Please give the lines below again exactly as they stand, from the one that contains "kubbesi, Bizans İmparatorları" up to and including the one that contains "die Schaltfläche „Diesen", leaving all pictures out.

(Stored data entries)
┄┄┄┄┄┄┄┄┄┄┄┄┄┄┄┄┄┄┄┄
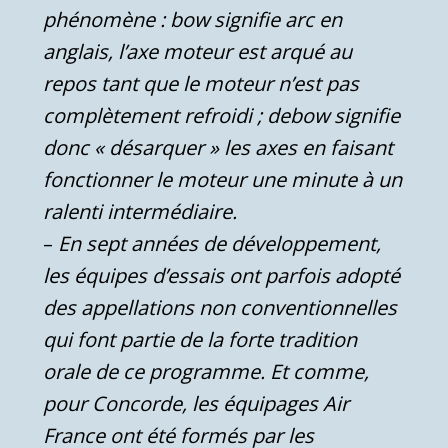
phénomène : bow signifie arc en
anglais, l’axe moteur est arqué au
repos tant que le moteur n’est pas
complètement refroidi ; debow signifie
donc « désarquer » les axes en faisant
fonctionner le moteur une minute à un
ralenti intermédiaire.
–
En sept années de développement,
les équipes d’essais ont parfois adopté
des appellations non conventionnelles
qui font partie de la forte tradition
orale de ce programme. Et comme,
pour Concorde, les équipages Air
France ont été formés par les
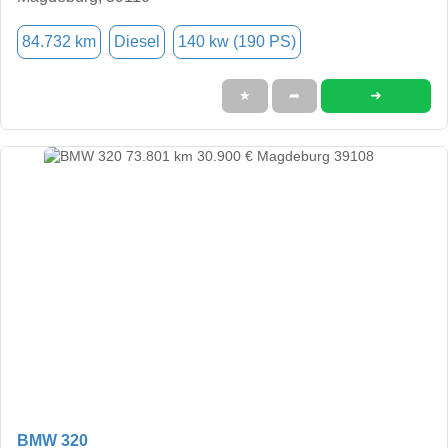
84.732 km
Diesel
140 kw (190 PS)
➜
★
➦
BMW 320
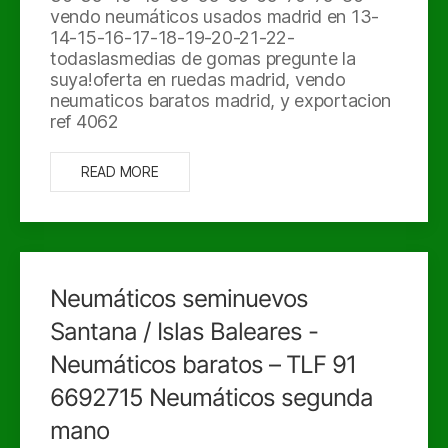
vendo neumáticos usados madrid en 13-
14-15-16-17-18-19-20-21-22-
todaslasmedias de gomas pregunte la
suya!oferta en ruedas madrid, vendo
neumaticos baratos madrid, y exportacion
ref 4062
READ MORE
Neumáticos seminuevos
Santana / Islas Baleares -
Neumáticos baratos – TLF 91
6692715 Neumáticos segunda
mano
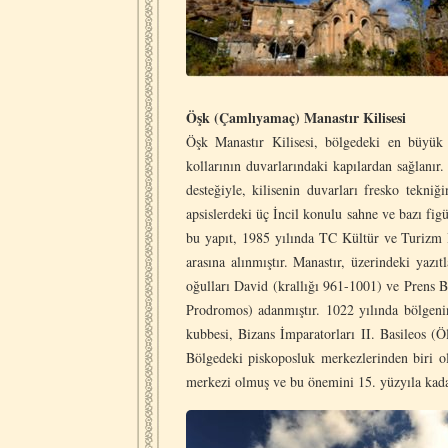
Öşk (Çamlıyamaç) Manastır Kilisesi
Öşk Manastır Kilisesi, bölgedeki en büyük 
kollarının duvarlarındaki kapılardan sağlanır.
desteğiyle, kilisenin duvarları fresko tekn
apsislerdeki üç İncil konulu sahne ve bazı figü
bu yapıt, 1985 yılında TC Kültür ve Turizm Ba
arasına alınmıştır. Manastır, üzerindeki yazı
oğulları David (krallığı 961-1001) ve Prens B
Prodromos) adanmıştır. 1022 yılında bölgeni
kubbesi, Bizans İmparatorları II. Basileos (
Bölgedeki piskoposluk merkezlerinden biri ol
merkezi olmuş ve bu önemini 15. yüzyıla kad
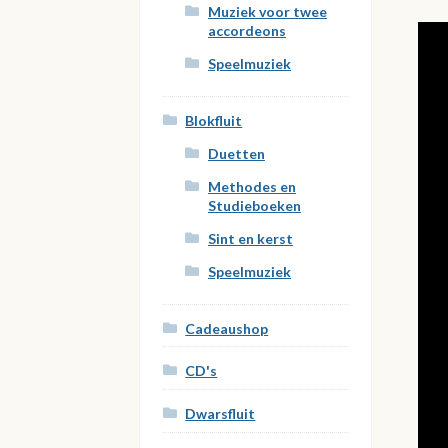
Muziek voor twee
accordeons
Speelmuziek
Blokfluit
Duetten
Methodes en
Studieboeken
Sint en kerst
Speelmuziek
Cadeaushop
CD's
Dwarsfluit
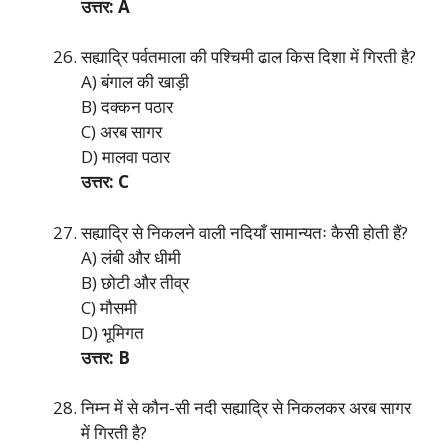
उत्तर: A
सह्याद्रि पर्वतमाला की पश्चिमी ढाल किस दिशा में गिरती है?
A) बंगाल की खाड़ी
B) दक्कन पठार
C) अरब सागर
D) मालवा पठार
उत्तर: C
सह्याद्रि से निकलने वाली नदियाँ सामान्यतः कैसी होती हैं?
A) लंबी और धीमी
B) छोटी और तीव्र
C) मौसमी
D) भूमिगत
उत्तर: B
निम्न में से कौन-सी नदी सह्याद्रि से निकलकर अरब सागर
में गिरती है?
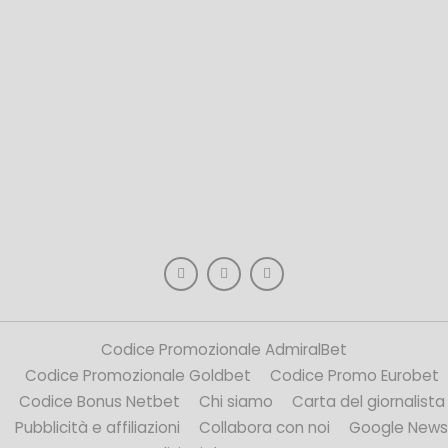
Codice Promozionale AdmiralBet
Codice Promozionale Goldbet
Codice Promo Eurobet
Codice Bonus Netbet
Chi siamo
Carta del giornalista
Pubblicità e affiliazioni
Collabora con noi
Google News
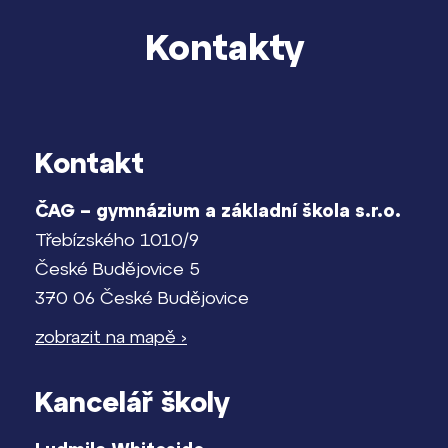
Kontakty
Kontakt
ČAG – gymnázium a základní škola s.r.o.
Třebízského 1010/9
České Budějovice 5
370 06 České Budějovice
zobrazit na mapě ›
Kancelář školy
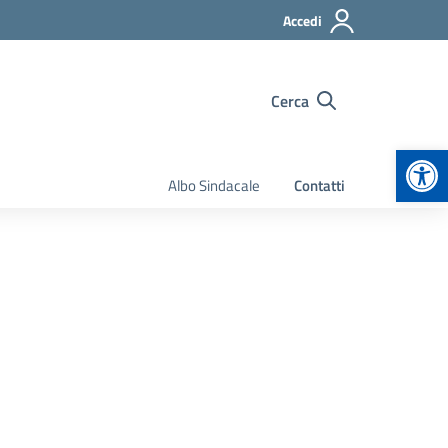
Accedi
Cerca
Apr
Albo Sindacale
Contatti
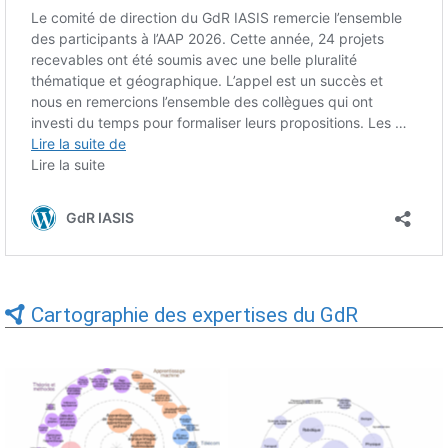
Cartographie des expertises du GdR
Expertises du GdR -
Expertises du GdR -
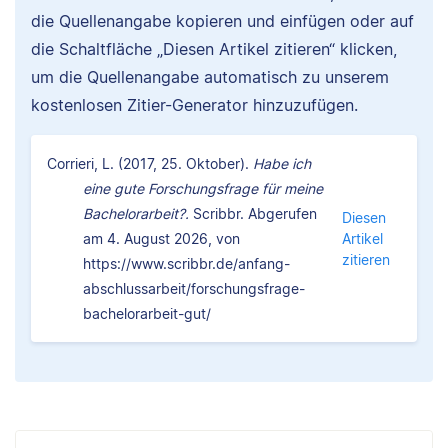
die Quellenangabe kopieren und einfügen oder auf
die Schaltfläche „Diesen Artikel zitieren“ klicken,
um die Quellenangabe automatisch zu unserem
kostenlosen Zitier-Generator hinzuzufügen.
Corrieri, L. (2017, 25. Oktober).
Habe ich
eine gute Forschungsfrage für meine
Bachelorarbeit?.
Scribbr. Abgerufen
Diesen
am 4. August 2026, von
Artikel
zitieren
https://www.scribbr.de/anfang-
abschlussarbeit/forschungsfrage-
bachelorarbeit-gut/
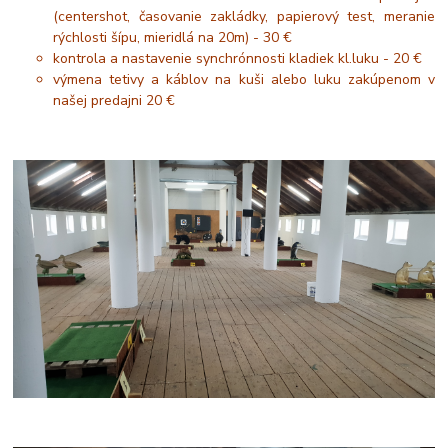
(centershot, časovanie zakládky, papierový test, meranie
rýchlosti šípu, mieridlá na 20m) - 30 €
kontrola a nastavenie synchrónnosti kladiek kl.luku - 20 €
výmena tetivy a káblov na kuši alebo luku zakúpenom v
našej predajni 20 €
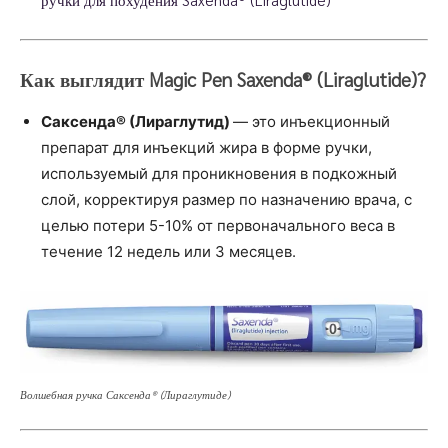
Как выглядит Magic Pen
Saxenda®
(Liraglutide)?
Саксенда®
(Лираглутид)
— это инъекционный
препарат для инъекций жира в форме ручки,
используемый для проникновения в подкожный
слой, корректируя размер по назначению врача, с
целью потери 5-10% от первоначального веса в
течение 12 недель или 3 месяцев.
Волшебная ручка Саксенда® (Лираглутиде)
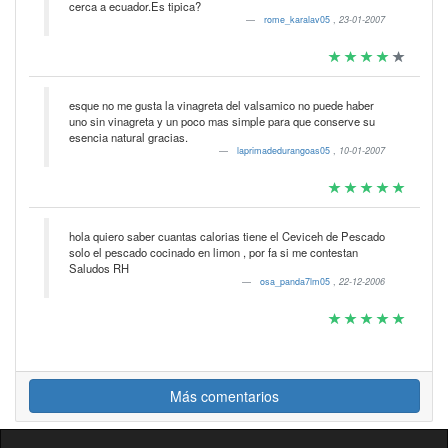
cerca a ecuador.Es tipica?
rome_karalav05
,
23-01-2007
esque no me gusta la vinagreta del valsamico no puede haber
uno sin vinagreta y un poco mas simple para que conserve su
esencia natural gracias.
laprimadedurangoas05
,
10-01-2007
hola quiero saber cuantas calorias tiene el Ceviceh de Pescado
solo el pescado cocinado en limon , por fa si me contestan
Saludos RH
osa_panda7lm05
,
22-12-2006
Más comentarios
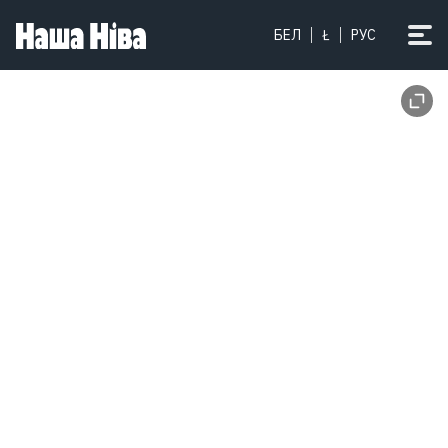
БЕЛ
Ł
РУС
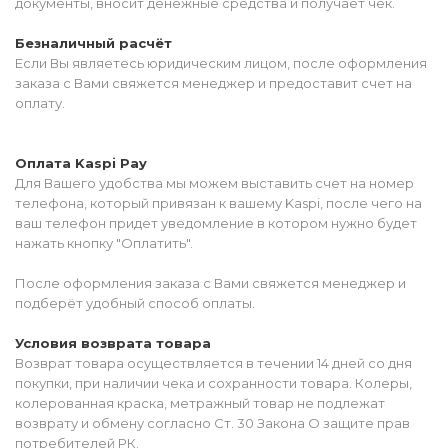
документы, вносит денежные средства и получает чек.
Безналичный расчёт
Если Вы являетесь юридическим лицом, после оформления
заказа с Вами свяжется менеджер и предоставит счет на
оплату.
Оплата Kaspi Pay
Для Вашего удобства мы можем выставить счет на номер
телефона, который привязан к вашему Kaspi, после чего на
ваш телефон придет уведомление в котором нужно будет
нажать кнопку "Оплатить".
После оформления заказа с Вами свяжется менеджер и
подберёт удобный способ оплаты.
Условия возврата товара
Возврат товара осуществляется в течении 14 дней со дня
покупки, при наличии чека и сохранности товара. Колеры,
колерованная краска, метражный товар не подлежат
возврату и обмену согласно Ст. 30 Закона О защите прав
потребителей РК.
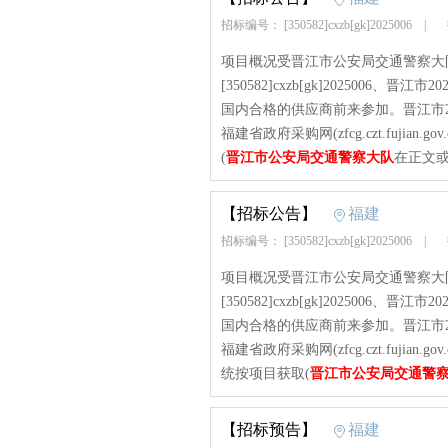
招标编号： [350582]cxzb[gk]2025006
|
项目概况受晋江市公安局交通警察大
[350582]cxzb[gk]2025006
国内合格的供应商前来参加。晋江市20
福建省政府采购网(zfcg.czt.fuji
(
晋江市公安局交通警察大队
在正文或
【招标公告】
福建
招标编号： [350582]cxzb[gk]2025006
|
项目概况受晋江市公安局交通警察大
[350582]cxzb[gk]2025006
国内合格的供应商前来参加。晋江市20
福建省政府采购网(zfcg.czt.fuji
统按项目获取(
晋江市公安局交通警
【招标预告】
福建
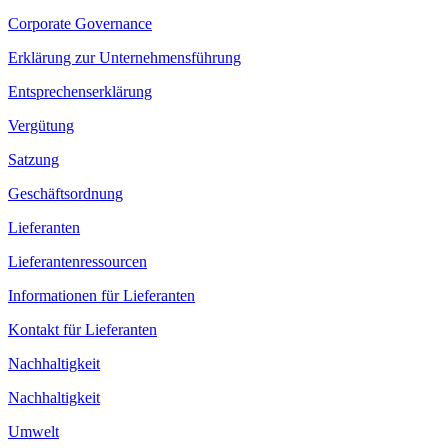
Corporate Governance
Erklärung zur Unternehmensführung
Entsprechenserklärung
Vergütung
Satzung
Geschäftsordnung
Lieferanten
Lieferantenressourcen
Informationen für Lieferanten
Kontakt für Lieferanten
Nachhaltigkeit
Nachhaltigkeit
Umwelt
┄┄┄┄┄┄┄┄┄┄┄┄┄┄┄┄┄┄┄┄
OUTPUT FOR THIS EXERCISE:
kubbesi, Bizans İmparatorları II. Basileos (
Bölgedeki piskoposluk merkezlerinden biri ol
merkezi olmuş ve bu önemini 15. yüzyıla kad
Muziek voor twee
accordeons
Speelmuziek
Blokfluit
Duetten
Methodes en
Studieboeken
Sint en kerst
Speelmuziek
Cadeaushop
CD's
Dwarsfluit
उत्तर: A
सह्याद्रि पर्वतमाला की पश्चिमी ढाल किस दिशा में गिरती है?
A) बंगाल की खाड़ी
B) दक्कन पठार
C) अरब सागर
D) मालवा पठार
उत्तर: C
सह्याद्रि से निकलने वाली नदियाँ सामान्यतः कैसी होती हैं?
A) लंबी और धीमी
B) छोटी और तीव्र
C) मौसमी
D) भूमिगत
उत्तर: B
निम्न में से कौन-सी नदी सह्याद्रि से निकलकर अरब सागर
में गिरती है?
Codice Promozionale AdmiralBet
Codice Promozionale Goldbet
Codice Promo Eurobet
Codice Bonus Netbet
Chi siamo
Carta del giornalista
Pubblicità e affiliazioni
Collabora con noi
Google News
Kontakty
Kontakt
ČAG – gymnázium a základní škola s.r.o.
Třebízského 1010/9
České Budějovice 5
370 06 České Budějovice
zobrazit na mapě ›
Kancelář školy
Accedi
Cerca
Apr
Albo Sindacale
Contatti
Cartographie des expertises du GdR
Expertises du GdR -
Expertises du GdR -
die Quellenangabe kopieren und einfügen oder auf
die Schaltfläche „Diesen Artikel zitieren“ klicken,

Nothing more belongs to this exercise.